Having a tool like this also helps from a system-wide planning approach. Let’s say a community has six parks, and they all have common issues. With a plan in place, officials can put together a bid package that includes all of the common issues and obtain a better unit price than they would by taking on improvements one at a time. In many cases, with a plan in place, a community will be better positioned to find supplemental funding sources, such as grants and private donations. These funds can be leveraged to use as matches for capital expenditures, too.
Don’t Overlook Low-Hanging Fruit
Connecting small sidewalk gaps, repairing broken benches, replacing rusted trash cans—these may seem like trivial things, but they go a long way to enhance quality and the aesthetic of park facilities. While dated facilities might be functional, even the smallest improvements help clean up the appearance for patrons (and since the patrons are the ones spending money when they register for programming, that’s important). Many of these basic improvements can be completed by in-house crews or in conjunction with public works or street-department staff members.
Meeting ADA standards and ensuring that proper access to facilities is critical. Are the toilet stalls wide enough? Are door openings correct? Is there a single-height drinking fountain? Most people don’t notice things like that unless they have a disability that makes these barriers blatantly obvious. Improving access is an important improvement to add to the to-do list and, fortunately, a relatively inexpensive fix to make. One of the most obvious and easily remedied issues is improper striping and crosswalk geometry in parking areas within park properties. Make sure not to block designated access routes and use proper signage! Paint is cheap and highly effective.
Playground structures, especially in small communities, are often old and no longer meet National Playground Safety Institute codes or common safety practices. Take a look at your playgrounds. Do they use sand as a safety surface? If they do, they’re not meeting code, and it may be time to replace the surfacing or structures. As a rule of thumb, any equipment that exceeds 25 years is typically no longer in compliance. However, these costs can swell—anywhere from $80,000 to $100,000 to replace a basic structure, and much higher with complex, larger arrangements. But little things like replacing belt swings that have worn-out rubber and exposed steel plates are a more affordable fix (more like $180). Make a practice of topdressing safety surfacing (engineered wood fiber or rubber) at least twice a season.
Check Out Signage
Updating park signage is another cost-effective way to put some visual “pop” into the system, and you don’t need expensive custom signs to do it. A basic sign to mount on a 4-inch-by-4-inch post will likely cost $500 to $800. Consistent signage throughout a community’s park system helps establish a brand and unique identity, strengthening the draw for potential patrons. In the age of social media, community residents love to comment about their experiences in public spaces, and you don’t want negative feedback!

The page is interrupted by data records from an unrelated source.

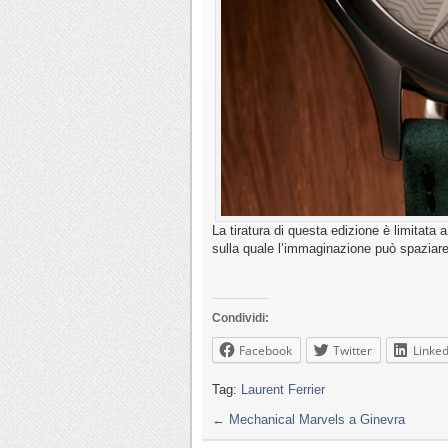
La tiratura di questa edizione è limitata 
sulla quale l’immaginazione può spaziare
Condividi:
Facebook
Twitter
Linked
Tag:
Laurent Ferrier
←
Mechanical Marvels a Ginevra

Many park systems have old and outdated lighting fixtures scattered throughout parks and trail networks. Old technology, such as high-pressure sodium (HPS) or metal halides were common in the 1970s, ‘80s, and ‘90s. New site lighting is now almost exclusively light-emitting diodes (LED) and reduces energy consumption exponentially. The added benefit of LED is that the lifespan of most new lamps is estimated at well over 60,000 hours, compared to traditional HPS at 16,000 hours. When factoring in the cost-per-kilowatt and cost-per-man-hour to maintain, LED weighs in at less than 25 percent of the cost of traditional lighting systems. Do not despair, though. If a community has a pile of decorative or traditional light poles that don’t need replacing, just retrofit the lamping mechanism to a LED upgrade. And don’t forget to trim the trees around the lights.
Look At The Landscape
Another money-saving idea is to reduce the mowing burden. Let’s say there’s a 40-acre sports complex that’s heavily programmed. Chances are it’s not necessary to mow all 40 acres. There are probably pockets between ball diamonds or a pedestrian-way from a main parking lot that could be sent into prairie or planted as arboretum. Shaving off corners here and there can reduce the mowing burden and cut man-hours easily by 25 percent.

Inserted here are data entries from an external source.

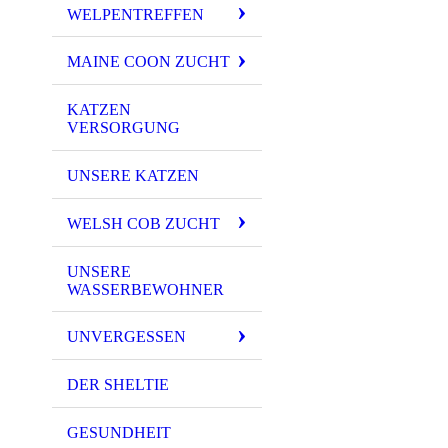
WELPENTREFFEN
MAINE COON ZUCHT
KATZEN
VERSORGUNG
UNSERE KATZEN
WELSH COB ZUCHT
UNSERE
WASSERBEWOHNER
UNVERGESSEN
DER SHELTIE
GESUNDHEIT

Revamping facilities doesn’t have to break the bank. Whatever an individual problem or issue, creative but low-cost solutions are often the answer.
Blake Theisen, a landscape architect with Ayres Associates, has been providing recreational-facility site analysis, planning, design, and implementation since 1999. His project expertise includes comprehensive outdoor-recreation plans, park master plans, athletic complexes, community water parks, skate parks, and custom playgrounds. With a background in botany and ecology, he promotes environmental stewardship throughout facility planning and design. Reach him at (608) 443-1200 or TheisenB@AyresAssociates.com.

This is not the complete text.